Specifically, an SDET will be able to:
Generate test data programmatically. This is a complex task, but having this test data can make tests more reliable and provide better test coverage by testing more diverse inputs. Ideally, the SDET puts in the work to create a process to generate this data, while traditional QAs put the output into action.
Develop CI/CD pipelines. Continuous integration and continuous deployment pipelines tend to involve lots of testing, ideally with different test suites optimized to provide quick developer feedback while also balancing good test coverage. SDETs have the technical know-how to create these optimized testing stages.
A skilled SDET should also be able to improve a CI/CD pipeline's reporting, an often-neglected consideration. When tests fail in a pipeline, those test failures should be concise, readable and actionable.
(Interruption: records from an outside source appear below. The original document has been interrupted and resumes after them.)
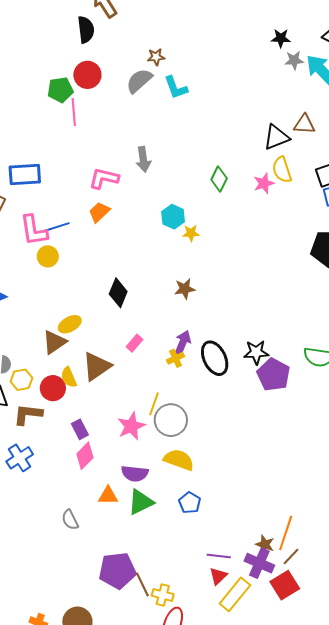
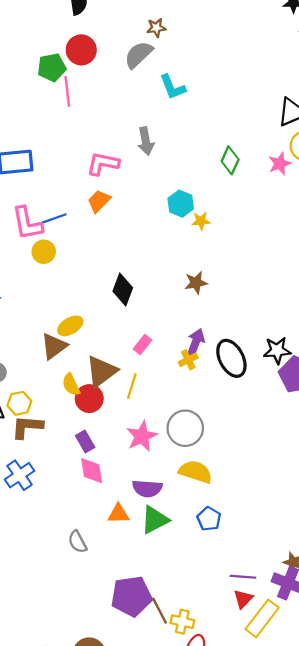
cyan L-shape: (176, 88) -> (172, 87), moved
yellow hexagon: (21, 380) -> (19, 403), moved
red circle: (53, 388) -> (89, 399), moved
yellow line: (154, 404) -> (132, 386), moved
pink diamond: (85, 456) -> (92, 471), turned -52

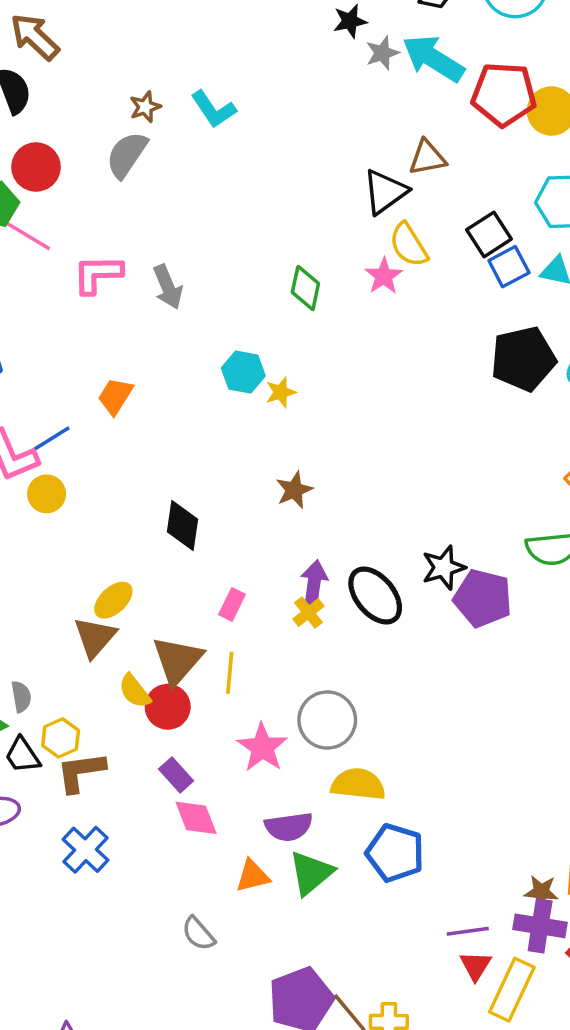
cyan L-shape: (172, 87) -> (213, 109), moved
pink line: (67, 91) -> (28, 236), turned -40
pink L-shape: (103, 164) -> (98, 274), moved
blue pentagon: (209, 519) -> (395, 853), size x1.5

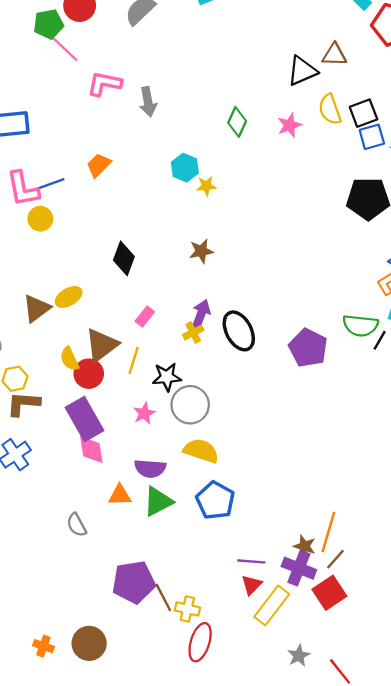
yellow semicircle: (409, 245) -> (330, 109), moved
black star: (444, 568) -> (167, 377), moved
brown triangle: (95, 637) -> (37, 308), moved
pink star: (262, 747) -> (144, 413), size x0.7
purple rectangle: (176, 775) -> (84, 419), size x1.8

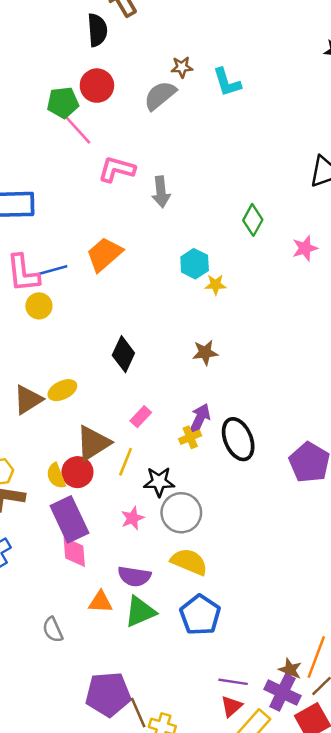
pink star: (289, 125) -> (305, 248), moved
orange trapezoid: (99, 165) -> (104, 254), size x1.4
yellow semicircle: (70, 359) -> (56, 476), moved

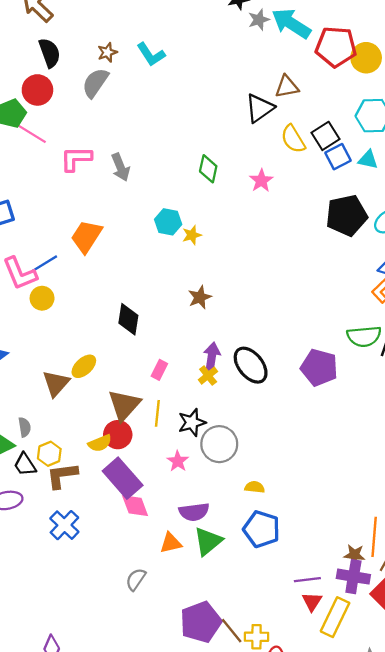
black semicircle: (97, 30) -> (50, 53), moved
yellow semicircle: (56, 476) -> (100, 443), turned -75
yellow semicircle: (189, 562) -> (255, 487), moved, size x0.6
gray semicircle: (53, 630) -> (136, 579), turned 75

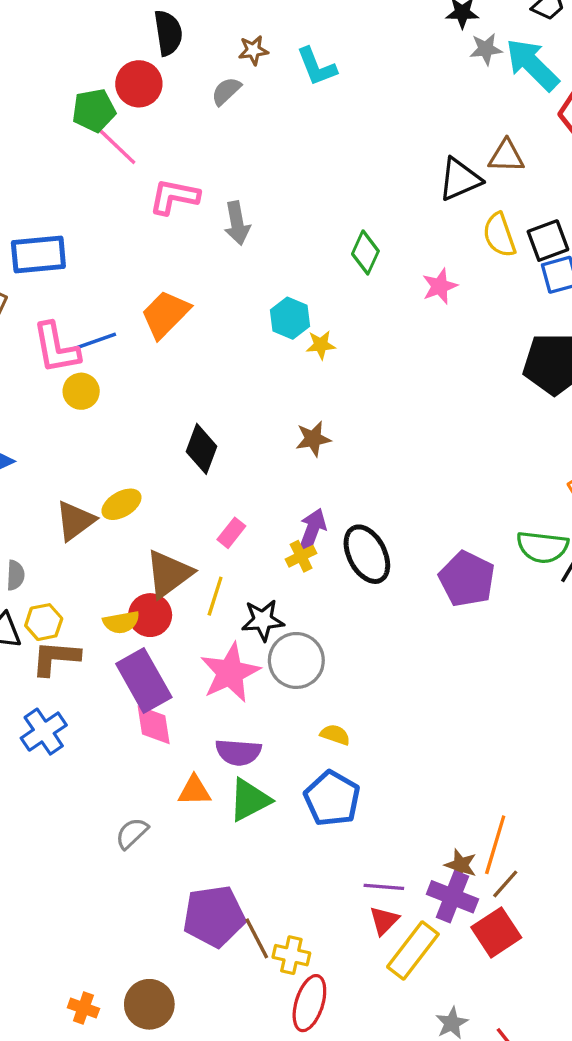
gray semicircle: (95, 83) -> (226, 91), size x0.7
pink star: (178, 461) -> (230, 673), size x1.8

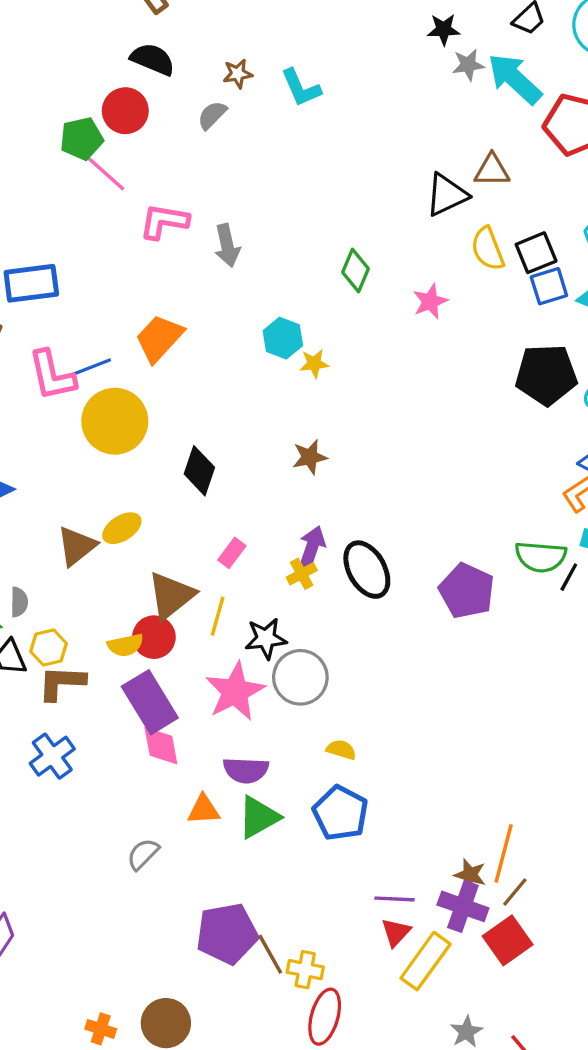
black semicircle: (168, 33) -> (153, 59), turned -57
yellow circle: (81, 391) -> (115, 421), moved, size x1.8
Having tests and a CI/CD pipeline properly configured to report test failures to developers reduces time spent debugging failures and enables developers to self-resolve failures without pulling QA professionals from other tasks. Being comfortable working with CI/CD pipelines in general means SDETs will have the skills to configure tests to report in meaningful ways.
Go beyond front-end testing. IT organizations that take testing seriously do more than front-end UI testing. Performance testing, load testing and security testing are all areas in which an SDET should at least have a working knowledge. Depending on the maturity of a CI/CD pipeline, a team may not be ready to introduce these kinds of tests running on a regular schedule. Still, running them is a good idea, and SDETs can choose tools and design tests that provide useful information to improve software quality.
Add and improve automation. If an IT organization wants to automate more tests or improve existing automated tests, SDETs can be a good role to fill.
The SDET role, which is in demand, can help a development team solve problems and make testers more effective.